Lexie pauses, more to finish her mouthful of cereal than for effect. She can practically hear him getting more and more anxious by the second. “But you are hiding something.” He greets her response with nothing but silence. “Everyone else knows anyway.”
“Everyone else does not know.” He swears. Apparently, he thinks he’s sneakier than he really is.
She sighs, watching Alex - or more accurately the back of him - as he empties the dishwasher, weighing her options before she blurts, “Alex, does everyone in the hospital know I’m sleeping with Mark Sloan.”
“Everyone knows you broke his penis too.” Alex says, not exactly addressing her initial question, but pretty damn close to it. She can hear Mark choke on the other end of the phone, and she internally congratulates herself on a job well done.
“Fractured,” she still corrects, and Alex just glances over his shoulder to raise an eyebrow at her. She narrows her eyes, but it’s more playful than anything and he just shakes his head and goes back to what he was doing. Into the phone she continues, “Do you see my point?”
“I don’t like your point.”
“That wasn’t the question I asked.”
He groans into the phone, and then starts talking to someone who definitely isn’t her. Apparently he’s telling Derek she’s Callie. As usual. Callie’s been his scapegoat for far too long.
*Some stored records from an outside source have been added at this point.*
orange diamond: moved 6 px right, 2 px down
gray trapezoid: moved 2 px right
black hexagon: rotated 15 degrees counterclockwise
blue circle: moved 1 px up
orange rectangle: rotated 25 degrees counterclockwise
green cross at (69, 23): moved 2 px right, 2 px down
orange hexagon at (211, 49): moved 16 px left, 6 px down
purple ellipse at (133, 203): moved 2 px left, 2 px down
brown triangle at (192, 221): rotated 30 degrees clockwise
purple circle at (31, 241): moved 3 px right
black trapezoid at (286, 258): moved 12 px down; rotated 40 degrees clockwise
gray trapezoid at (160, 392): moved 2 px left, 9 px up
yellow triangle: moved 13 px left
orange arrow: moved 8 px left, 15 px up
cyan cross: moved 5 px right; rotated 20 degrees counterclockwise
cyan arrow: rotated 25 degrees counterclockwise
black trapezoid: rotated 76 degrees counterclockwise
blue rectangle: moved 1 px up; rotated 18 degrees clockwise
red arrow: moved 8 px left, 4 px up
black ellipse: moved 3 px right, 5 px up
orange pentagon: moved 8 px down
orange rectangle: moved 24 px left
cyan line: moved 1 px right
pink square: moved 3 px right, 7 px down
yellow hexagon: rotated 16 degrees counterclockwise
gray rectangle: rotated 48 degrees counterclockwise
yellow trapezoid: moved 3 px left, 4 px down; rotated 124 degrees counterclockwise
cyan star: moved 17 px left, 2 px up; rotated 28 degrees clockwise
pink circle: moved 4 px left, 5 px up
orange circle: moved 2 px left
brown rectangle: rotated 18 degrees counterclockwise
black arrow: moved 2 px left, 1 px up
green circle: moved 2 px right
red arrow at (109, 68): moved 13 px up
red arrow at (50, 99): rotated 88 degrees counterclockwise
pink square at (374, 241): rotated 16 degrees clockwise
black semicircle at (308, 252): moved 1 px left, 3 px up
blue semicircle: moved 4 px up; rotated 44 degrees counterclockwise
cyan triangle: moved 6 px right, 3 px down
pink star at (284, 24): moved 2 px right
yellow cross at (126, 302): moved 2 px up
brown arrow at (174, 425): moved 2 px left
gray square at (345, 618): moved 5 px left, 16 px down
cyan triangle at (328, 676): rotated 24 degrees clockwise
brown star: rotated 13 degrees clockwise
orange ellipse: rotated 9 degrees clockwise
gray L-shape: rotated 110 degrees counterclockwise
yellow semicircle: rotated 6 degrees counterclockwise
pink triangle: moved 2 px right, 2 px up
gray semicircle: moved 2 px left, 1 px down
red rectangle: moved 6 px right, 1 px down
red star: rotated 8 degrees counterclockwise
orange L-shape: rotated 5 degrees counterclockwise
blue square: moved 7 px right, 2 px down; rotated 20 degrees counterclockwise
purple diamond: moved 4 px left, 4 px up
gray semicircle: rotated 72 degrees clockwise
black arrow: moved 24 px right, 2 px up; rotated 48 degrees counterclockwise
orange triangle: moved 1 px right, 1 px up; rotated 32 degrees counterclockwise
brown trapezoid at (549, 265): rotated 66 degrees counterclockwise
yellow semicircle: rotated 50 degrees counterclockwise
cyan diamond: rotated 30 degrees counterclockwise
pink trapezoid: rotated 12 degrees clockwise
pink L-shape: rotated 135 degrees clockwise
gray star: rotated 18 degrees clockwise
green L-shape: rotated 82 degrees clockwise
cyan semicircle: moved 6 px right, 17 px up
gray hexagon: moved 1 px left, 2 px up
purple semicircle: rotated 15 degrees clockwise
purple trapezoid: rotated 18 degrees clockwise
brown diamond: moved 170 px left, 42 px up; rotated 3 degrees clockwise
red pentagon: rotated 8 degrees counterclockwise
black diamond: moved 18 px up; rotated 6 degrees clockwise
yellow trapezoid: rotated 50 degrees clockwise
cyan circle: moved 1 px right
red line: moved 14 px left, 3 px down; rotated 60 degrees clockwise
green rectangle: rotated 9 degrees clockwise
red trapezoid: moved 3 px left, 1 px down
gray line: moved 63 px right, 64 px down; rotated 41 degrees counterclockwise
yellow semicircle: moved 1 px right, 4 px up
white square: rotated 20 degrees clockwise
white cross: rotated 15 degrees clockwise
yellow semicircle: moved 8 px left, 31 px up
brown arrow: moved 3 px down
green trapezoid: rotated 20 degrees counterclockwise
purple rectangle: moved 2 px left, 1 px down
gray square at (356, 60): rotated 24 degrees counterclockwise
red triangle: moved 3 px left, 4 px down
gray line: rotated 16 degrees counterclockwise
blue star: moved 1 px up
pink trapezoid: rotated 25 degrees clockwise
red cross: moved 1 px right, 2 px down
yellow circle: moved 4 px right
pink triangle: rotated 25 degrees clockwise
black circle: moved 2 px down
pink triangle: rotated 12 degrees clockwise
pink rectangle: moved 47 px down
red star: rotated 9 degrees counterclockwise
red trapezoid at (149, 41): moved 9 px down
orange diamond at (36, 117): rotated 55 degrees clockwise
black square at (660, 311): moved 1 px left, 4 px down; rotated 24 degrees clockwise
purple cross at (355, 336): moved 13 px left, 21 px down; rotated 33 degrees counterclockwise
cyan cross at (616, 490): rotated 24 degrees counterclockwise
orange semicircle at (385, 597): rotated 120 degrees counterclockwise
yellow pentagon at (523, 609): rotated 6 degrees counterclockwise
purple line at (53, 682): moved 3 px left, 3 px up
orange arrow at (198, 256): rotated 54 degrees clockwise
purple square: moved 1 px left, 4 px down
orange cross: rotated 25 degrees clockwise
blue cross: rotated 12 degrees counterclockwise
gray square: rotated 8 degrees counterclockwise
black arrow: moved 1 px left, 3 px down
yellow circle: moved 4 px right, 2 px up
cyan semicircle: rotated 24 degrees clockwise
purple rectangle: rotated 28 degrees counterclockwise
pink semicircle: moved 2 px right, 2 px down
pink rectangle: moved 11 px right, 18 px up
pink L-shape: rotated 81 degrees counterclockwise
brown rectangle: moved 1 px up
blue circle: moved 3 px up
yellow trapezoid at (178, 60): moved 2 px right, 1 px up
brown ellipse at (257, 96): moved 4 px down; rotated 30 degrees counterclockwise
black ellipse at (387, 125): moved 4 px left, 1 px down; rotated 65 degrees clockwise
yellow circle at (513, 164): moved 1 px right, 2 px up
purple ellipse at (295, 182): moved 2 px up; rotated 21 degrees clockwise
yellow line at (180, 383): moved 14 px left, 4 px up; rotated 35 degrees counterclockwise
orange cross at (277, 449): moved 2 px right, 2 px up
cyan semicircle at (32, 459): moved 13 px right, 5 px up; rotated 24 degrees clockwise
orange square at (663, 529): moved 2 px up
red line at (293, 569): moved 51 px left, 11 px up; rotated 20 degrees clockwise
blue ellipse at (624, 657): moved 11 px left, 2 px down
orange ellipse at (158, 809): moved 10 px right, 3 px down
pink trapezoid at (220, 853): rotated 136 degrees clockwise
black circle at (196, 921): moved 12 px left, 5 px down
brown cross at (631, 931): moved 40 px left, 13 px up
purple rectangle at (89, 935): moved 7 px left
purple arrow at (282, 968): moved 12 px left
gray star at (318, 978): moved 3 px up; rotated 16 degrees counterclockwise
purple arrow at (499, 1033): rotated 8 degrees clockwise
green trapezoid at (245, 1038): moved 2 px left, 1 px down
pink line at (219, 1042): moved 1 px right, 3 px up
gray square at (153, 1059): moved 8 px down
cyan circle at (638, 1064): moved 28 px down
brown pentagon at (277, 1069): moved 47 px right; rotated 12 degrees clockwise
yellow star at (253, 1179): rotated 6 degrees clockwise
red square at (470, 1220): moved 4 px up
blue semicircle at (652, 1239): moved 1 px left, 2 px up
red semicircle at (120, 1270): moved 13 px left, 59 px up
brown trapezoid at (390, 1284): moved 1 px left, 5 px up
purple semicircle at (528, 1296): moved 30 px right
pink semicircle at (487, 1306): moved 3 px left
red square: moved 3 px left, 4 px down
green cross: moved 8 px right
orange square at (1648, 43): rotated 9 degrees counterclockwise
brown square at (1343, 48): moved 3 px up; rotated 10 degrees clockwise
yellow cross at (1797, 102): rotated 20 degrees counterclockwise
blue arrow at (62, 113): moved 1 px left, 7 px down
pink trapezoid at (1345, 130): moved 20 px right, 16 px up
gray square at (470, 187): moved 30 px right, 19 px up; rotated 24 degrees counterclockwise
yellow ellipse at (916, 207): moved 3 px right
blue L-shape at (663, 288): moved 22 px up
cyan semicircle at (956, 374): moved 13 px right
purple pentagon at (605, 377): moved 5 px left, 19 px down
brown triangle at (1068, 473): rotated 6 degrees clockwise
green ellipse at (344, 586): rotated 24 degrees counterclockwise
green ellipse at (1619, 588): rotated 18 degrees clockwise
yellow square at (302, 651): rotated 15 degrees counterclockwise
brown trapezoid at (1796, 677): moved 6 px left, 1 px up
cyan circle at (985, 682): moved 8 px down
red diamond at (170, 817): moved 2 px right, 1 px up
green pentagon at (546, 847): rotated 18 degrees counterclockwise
“Seriously?” She talks over his and Derek’s conversation, hoping that she’s yelling in his ear and that he’s not holding the phone away from him. Judging by the static that keeps going in and out it’s the latter. She figures as long as he can’t hear her she might as well as have some fun. “I will tell him myself if I have to. Go right up to him and do it. Or get on the PA system; make an announcement to the entire hospital. Tell them all about how exactly one fractures their penis, how it usually happens among younger, inexperienced men. That’ll go well with your reputation.”
“You wouldn’t dare.”
She smiles, wonders how long he’s been listening. “You should know better than that by now. I thought you figured out there’s not a lot of things I won’t do.”
Alex, clearly listening, gives her another one of those looks. That last part is meant to sound just as dirty as it apparently sounds to him. “It’s been awhile since I’ve done a bridesmaid,” he tells her, now that Derek is clearly out of the room.
“I’m only a bridesmaid because Meredith felt obligated.” It’s sad, but it’s true; Lexie has long ago stopped fooling herself into thinking Meredith and her would ever have any kind of sisterly bond beyond what the other felt like they had to say or do. Maybe, in the future, they could be friends, but she didn’t envision having family get-togethers or anything of the sort. “And what makes you think you’re going to be doing anything with a bridesmaid tonight?”
“Come on, Little Grey.” He says. His tone is this close to begging, and she’s so enjoying this while it lasts. He knows where she’s going with this. “Don’t do this.”
“Tell Derek or enjoy having that big bed all to yourself with no one to keep you warm at night.” It’s the equivalent of putting her foot down. She doubts he’ll tell Derek, and she probably will give in sooner rather than later, but the illusion of power is enough at the moment. This isn’t the first threat she’s made about this, and it won’t be the last. Someday it’ll work. “Should be fun since you’ve either already slept with everyone who will be there, or they aren’t single, or they’re too freaked out too sleep with you considering your previous experiences.”
“What happened to this ‘I’m sorry I hurt you’ song you were singing a few months ago?” Mark asks.
“It got old.” She’s still smiling into the phone. He has this way about him that keeps her from getting mad at him for very long, even if she really, really wants to. And should be. “Think about it,” she tells him, finally, and then in the spirit of getting the last word in she flips her cell phone shut.
If nothing else, watching him squirm should be amusing. The jury’s still out on the rest of this wedding.